There’s nothing wrong with the idea of Venom, a sci-fi split-personality comedy featuring Tom Hardy doing psychic battle with a pissy, parasitic intergalactic symbiote that at least promises a welcome dose of what-the-fuck fun in a largely unnecessary comic-book movie enterprise. If only the makers of Venom believed in their own ideas.
Or in each other. Somebody has clearly tampered with this film; it looks like it’s been edited to within an inch of its life. Scrappy TV reporter Eddie Brock (Tom Hardy) gets taken over by a similar alien parasite after infiltrating the super-secret laboratory of shady San Francisco bazillionaire Carlton Drake (Riz Ahmed). Soon, Eddie finds himself having contentious arguments with a booming, threatening voice in his head, fighting for control of his body. "FOOD," the voice roars, and Eddie jumps into a live lobster tank. Enrage the beast within, and Eddie suddenly starts shooting jet-black bolts of powerful space gunk out of his body. This alien being is a fairly terrifying creation: a many-fanged, slobbery, snake-tongued monster that loves to eat people's heads.

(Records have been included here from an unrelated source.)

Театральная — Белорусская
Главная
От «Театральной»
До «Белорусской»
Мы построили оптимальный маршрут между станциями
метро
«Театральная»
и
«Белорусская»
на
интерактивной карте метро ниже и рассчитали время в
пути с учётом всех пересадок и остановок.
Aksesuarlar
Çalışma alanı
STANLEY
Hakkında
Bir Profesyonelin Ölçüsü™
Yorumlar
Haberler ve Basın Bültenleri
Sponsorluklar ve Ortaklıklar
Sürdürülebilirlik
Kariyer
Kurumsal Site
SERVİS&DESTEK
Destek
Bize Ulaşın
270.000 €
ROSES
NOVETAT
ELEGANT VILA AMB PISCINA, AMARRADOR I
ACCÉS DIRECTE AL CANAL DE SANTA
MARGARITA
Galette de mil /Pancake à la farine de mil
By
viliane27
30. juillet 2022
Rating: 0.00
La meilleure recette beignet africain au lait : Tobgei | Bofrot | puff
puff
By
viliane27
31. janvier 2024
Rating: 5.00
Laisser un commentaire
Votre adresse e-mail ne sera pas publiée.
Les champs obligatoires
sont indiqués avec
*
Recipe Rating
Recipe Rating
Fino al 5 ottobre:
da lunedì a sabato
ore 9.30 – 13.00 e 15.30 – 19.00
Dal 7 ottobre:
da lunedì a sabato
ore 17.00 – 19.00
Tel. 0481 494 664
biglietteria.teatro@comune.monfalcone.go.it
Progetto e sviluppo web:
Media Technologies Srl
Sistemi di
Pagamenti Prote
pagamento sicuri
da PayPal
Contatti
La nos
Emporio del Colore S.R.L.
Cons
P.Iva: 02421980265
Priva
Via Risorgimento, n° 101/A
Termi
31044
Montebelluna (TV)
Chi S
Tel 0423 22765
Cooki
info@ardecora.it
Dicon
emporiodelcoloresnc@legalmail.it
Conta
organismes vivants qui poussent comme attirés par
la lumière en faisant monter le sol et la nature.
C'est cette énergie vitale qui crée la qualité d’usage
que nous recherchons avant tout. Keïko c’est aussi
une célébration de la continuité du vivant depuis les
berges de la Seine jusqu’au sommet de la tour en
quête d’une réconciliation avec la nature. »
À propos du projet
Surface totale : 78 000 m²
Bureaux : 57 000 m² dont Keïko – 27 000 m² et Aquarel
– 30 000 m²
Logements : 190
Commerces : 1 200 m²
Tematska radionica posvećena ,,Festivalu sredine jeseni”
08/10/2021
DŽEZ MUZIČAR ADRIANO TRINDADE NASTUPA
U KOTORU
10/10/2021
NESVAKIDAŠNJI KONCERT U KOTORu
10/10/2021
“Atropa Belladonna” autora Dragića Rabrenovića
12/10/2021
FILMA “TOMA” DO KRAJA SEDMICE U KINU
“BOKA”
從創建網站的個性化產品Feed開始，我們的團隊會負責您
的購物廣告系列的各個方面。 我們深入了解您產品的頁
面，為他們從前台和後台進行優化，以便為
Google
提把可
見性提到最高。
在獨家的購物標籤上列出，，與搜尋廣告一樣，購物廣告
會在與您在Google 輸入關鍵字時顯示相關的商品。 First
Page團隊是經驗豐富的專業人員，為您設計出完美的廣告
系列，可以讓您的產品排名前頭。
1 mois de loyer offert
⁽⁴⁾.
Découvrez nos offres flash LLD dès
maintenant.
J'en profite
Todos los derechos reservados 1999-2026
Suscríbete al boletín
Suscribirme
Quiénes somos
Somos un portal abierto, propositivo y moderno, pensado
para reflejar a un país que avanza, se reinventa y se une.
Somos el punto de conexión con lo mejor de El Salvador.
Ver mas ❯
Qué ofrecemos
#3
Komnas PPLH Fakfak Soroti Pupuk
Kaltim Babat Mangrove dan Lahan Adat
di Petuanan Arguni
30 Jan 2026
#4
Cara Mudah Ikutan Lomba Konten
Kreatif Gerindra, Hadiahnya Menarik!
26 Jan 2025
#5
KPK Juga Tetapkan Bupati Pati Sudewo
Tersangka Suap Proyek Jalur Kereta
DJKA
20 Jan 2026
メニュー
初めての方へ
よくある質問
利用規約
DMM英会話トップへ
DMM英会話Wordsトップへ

Not unlike the central character, the movie is also at war with itself. There’s almost no physical comedy or clever framing. The symbiotes are vaguely gruesome and creepy, but also kind of boring; the action is fast and busy and mechanical; most of the characters dull and scream-y. Hardy also acts concerned and confused, but at least he seems to be having some fun talking to himself. But the filmmakers either discovered Venom's humorous potential -- the inherent ridiculousness of this concept -- belatedly or that they blinked and pulled the brakes on the comedy before things got too out of hand.